Dual Citizenship: All You Need to Know

Originally published at: Dual Citizenship: All You Need To Know

Dual citizenship is a common question in our community. As a community of digital nomads, freelancers, and expats, we’re interested to know more about dual citizenship both for ourselves and members of our community. In this guide, we’re going to cover all aspects of dual citizenship.

Dual citizenship is when you’re a citizen of two different countries at the same time. Let’s say you were born in the States but acquired Portuguese citizenship after you’ve lived in Portugal for some time. This could be the other way around; you were born in Portugal but then relocated to the States and got US citizenship. This could be the same scenario for many countries as most nations allow dual citizenship. Now, after a quick introduction, let’s begin!

Why Get Dual Citizenship

The answer to “Why get a second citizenship?” is obvious, as getting second citizenship gives you the rights of that country which is a huge bonus in most cases. Think of it, you’re from a third country and every time you want to travel to Europe, you get a visa. Or you want to work in your residence country but your visa doesn’t allow you employment rights. Dual citizenship solves most of these questions. We’ve done a quick survey in our community and asked our members why they’ve got a second passport. Here’s what they say.

Get Employment Rights

This has been the most common answer to our question. As digital nomads and expats, our community members like the freedom of working in the country they live in, without any bureaucracy and paperwork.

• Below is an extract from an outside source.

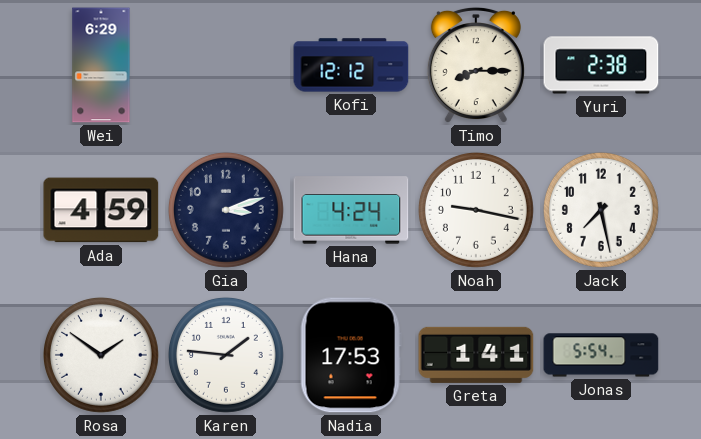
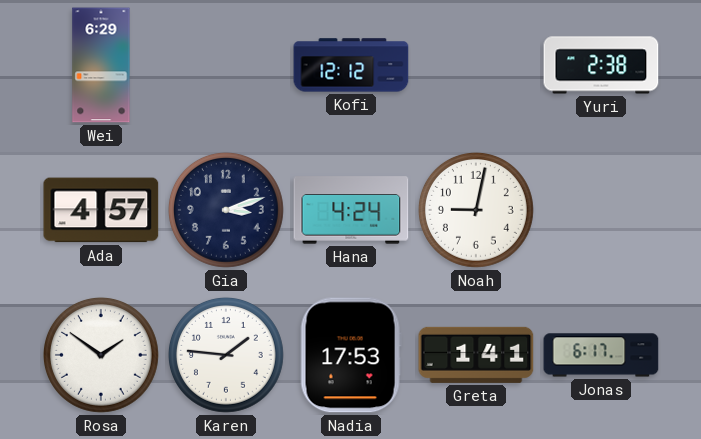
Timo: 8:15 -> none
Ada: 4:59 -> 4:57
Noah: 9:17 -> 9:02
Jack: 7:28 -> none
Jonas: 5:54 -> 6:17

Avoid the Hassle in Visa Processing

If you’re going to live in a foreign country and plan to travel back and forth, you’re going to need another permission after a period of time. Being a citizen of that country eliminates this problem. You’re free to come and stay anytime.

Access the Quality Healthcare

This is another motivation to seek a second passport. Let’s take Portugal as an example. Thanks to its quality healthcare services, it’s one of the popular countries in Europe to get citizenship from. Spain and Ireland also are among the favorites.

Expand Your Educational Options

Education is another incentive when looking for a second passport. With a second passport from a country where education is superior, you can provide better schooling options for your children. Think that you’re getting citizenship from a country where English is the native language. This is a huge benefit for your children. Paying low or no fees is a bonus!

Why Not Get Dual Citizenship

Well, let’s be open. As every rose has its thorns, there are some disadvantages of dual citizenship, too. Although they’re minor compared to the perks, it’s wise to consider them before you make a decision.

Paying Double Taxes

Here is one of the biggest drawbacks. If you’re a citizen of two countries, you’ll be subject to taxes based on your income. However, most countries eliminate this via their double taxation treaty. For example, Portugal has double tax agreements with more than 70 countries which comes as a huge relief. Spain and Greece also have these agreements. Still, it’s wise to check the details with a tax lawyer as there might be some situations that require special attention.

Serving in the Military

Becoming a citizen of a country comes with responsibilities. Military service is one of these. In some countries, military service is mandatory for male citizens, such as in Turkey. If you require Turkish citizenship before the age of 21, you might be required to complete military service. But if you’ve already completed your military service in your country of origin, you might be exempted. As for the taxation issue, make sure you get all the legal obligations before you make a commitment.

Spending Too Much Time

Yes, getting dual citizenship sounds perfect but it’s true that it takes time. In most countries, you at least need to wait a minimum of 5 years to get your citizenship. So before you make a decision, make sure you have enough time and funds to spend in that country.

How To Get Dual Citizenship

Now that we’ve listed all the pros and cons, it’s time to talk about the “how”.

Let’s have a look.

Citizenship by Investment

This is an easy route. But pricey at the same time. Today many countries offer citizenship by investment, which means you invest in the country in return for citizenship. Investment routes may differ but they’re generally based on real estate acquisition, fund subscription, or donation. If you have the funds, note that Portugal or Malta might be the ideal solution for you. Check our article on Citizenship by Investment for a better understanding.


Naturalization is the process where you’re residing in a country for a period of time and you become eligible for citizenship once you complete the residency requirement. This is a long journey but if you’re already made up your mind about living in that country, it’s worth it.

For example, the USA and Ireland allow you to become eligible for citizenship after you’ve lived in the country for a minimum of five years. For Spain, it’s 10 years. Check out our Countries That Allow Dual Citizenship article for further reading.

Some countries also require you to pass a language test.


This is another way to get dual citizenship. If your spouse is from another country than your own, you can apply to get citizenship from that country too. The good thing is this route takes shorter than naturalization. For example, if you’re living in the US and married to a US citizen, you can get your citizenship after three years, instead of five.